Parallelize Julia on AWS

What is the best way to parallelize Julia on AWS? I’ve come across KissCluster, but I couldn’t tell how commonly this is used (also I’m getting bunch of errors when I try to create the cluster with Kiss). Any ideas or manual that you can point me to?

2 Likes

Just to be on the same page, have you read relevant part of manual and JuliaComputing blog post on the topic?

Yes, I have read those (I wasn’t aware of the blog post actually).
I have been using ClusterManager on the cluster provided by my institution. I am wondering how I can set up a similar environment on AWS. Do I create several instances and then use SSHManager to connect to them? Or should I create a cluster using something like Kiss or something else that is out there and submit jobs? I am just trying to understand whether there is a common way the Julia community approaches this question.

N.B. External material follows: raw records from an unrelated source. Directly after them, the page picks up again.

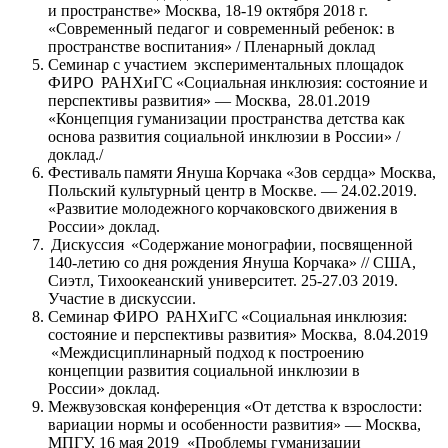
и пространстве» Москва, 18-19 октября 2018 г.
«Современный педагог и современный ребенок: в
пространстве воспитания» / Пленарный доклад
Семинар с участием экспериментальных площадок
ФИРО РАНХиГС «Социальная инклюзия: состояние и
перспективы развития» — Москва, 28.01.2019
«Концепция гуманизации пространства детства как
основа развития социальной инклюзии в России» /
доклад./
Фестиваль памяти Януша Корчака «Зов сердца» Москва,
Польский культурный центр в Москве. — 24.02.2019.
«Развитие молодежного корчаковского движения в
России» доклад.
Дискуссия «Содержание монографии, посвященной
140-летию со дня рождения Януша Корчака» // США,
Сиэтл, Тихоокеанский университет. 25-27.03 2019.
Участие в дискуссии.
Семинар ФИРО РАНХиГС «Социальная инклюзия:
состояние и перспективы развития» Москва, 8.04.2019
«Междисциплинарный подход к построению
концепции развития социальной инклюзии в
России» доклад.
Межвузовская конференция «От детства к взрослости:
вариации нормы и особенности развития» — Москва,
МПГУ, 16 мая 2019 «Проблемы гуманизации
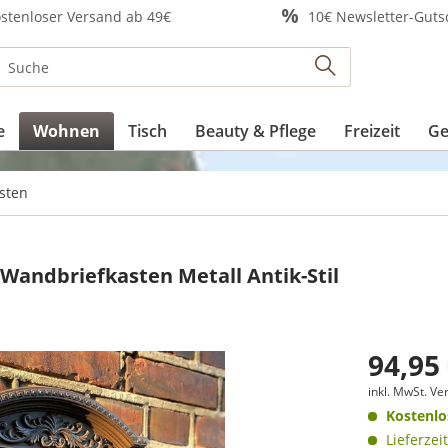
stenloser Versand ab 49€
10€ Newsletter-Guts
e
Wohnen
Tisch
Beauty & Pflege
Freizeit
Ge
asten
Wandbriefkasten Metall Antik-Stil
94,95
inkl. MwSt.
Ver
Kostenlo
Lieferzei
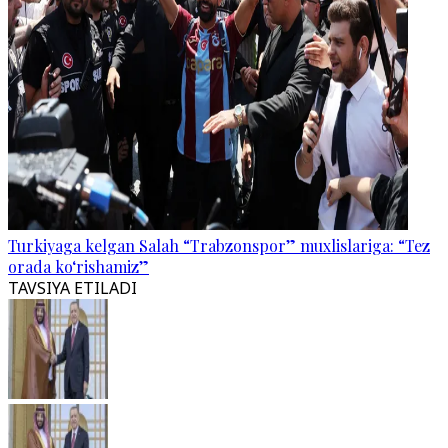
Turkiyaga kelgan Salah “Trabzonspor” muxlislariga: “Tez
orada ko‘rishamiz”
TAVSIYA ETILADI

There are few approaches to parallelization of Julia on AWS:

  1. Run a single Julia across a cluster of computers using function available in Distributed package - this is achieved with Julia’s --machine-file command line argument
  2. Run independent sets of Julia processes across the cluster (this is achieved with the -p command line parameter). The number of processes is usually equal to the number of available cores. Use Distributed to manage the set. You need to use some external tool to coordinate execution.
  3. Run independent single Julia processes and use an external tool.
  4. In scenarios [1] & [2] use multi-threading within a single server instead of multi-processing or mix multi-threading with multi-processing.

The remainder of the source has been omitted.